---------- DATA RECORDS

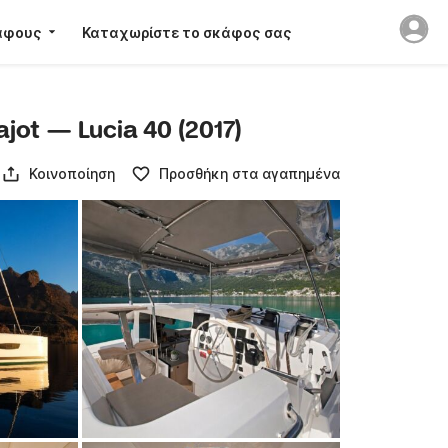
άφους
Καταχωρίστε το σκάφος σας
jot — Lucia 40 (2017)
Κοινοποίηση
Προσθήκη στα αγαπημένα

--------------------

YOUR OBJECTIVE:
Retype, exactly as written, each line from the one that has "jot — Lucia 40 (2017)" to the bottom of the entries above, and include both of those lines.

SOLUTION TO THIS EXERCISE:
jot — Lucia 40 (2017)
Κοινοποίηση
Προσθήκη στα αγαπημένα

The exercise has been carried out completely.